Restate the following data in its entirety, word for word and without images.
· · ·
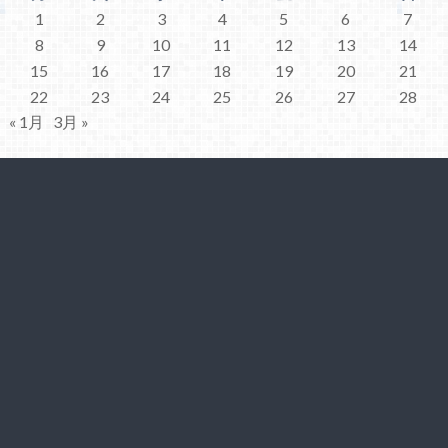
1
2
3
4
5
6
7
8
9
10
11
12
13
14
15
16
17
18
19
20
21
22
23
24
25
26
27
28
« 1月
3月 »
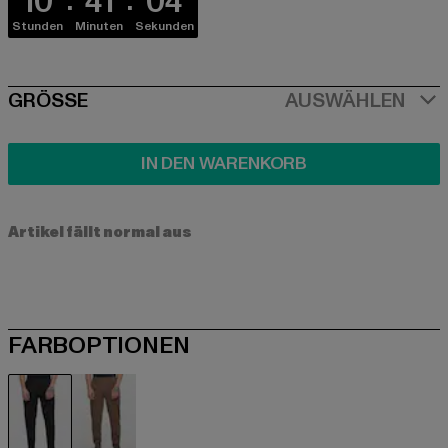
10
41
03
Stunden
Minuten
Sekunden
SIZE
GRÖSSE
AUSWÄHLEN
IN DEN WARENKORB
Artikel fällt normal aus
FARBOPTIONEN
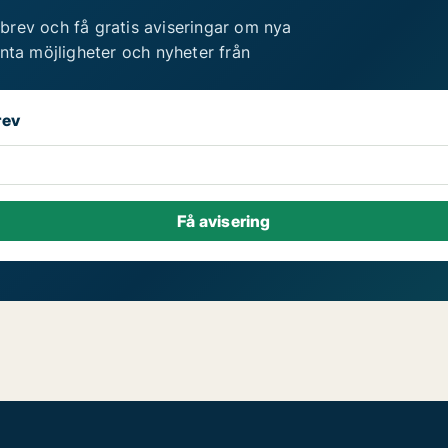
brev och få gratis aviseringar om nya
anta möjligheter och nyheter från
rev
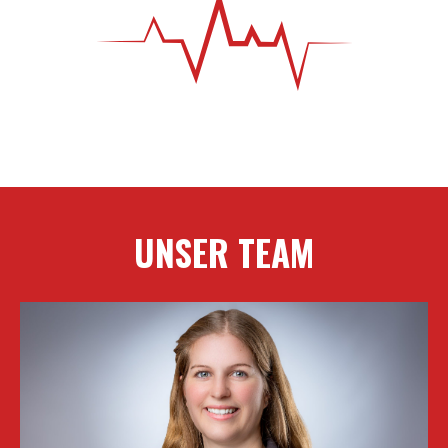
UNSER TEAM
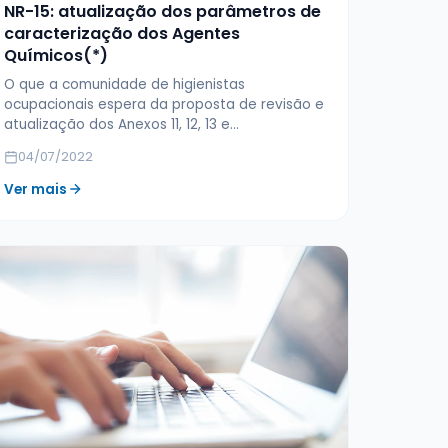
NR-15: atualização dos parâmetros de
caracterização dos Agentes
Químicos(*)
O que a comunidade de higienistas
ocupacionais espera da proposta de revisão e
atualização dos Anexos 11, 12, 13 e…
04/07/2022
Ver mais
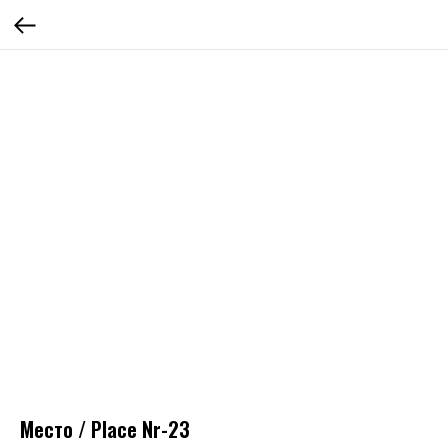
Место / Place Nr-23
· · ·
● **Task response**
1
2
3
4
5
6
7
8
9
10
11
12
13
14
15
16
17
18
19
20
21
22
23
24
25
26
27
28
« 1月
3月 »
10
41
03
Stunden
Minuten
Sekunden
SIZE
GRÖSSE
AUSWÄHLEN
IN DEN WARENKORB
Artikel fällt normal aus
FARBOPTIONEN
brev och få gratis aviseringar om nya
anta möjligheter och nyheter från
rev
UNSER TEAM
NR-15: atualização dos parâmetros de
caracterização dos Agentes
Químicos(*)
O que a comunidade de higienistas
ocupacionais espera da proposta de revisão e
atualização dos Anexos 11, 12, 13 e…
04/07/2022
Ver mais
Место / Place Nr-23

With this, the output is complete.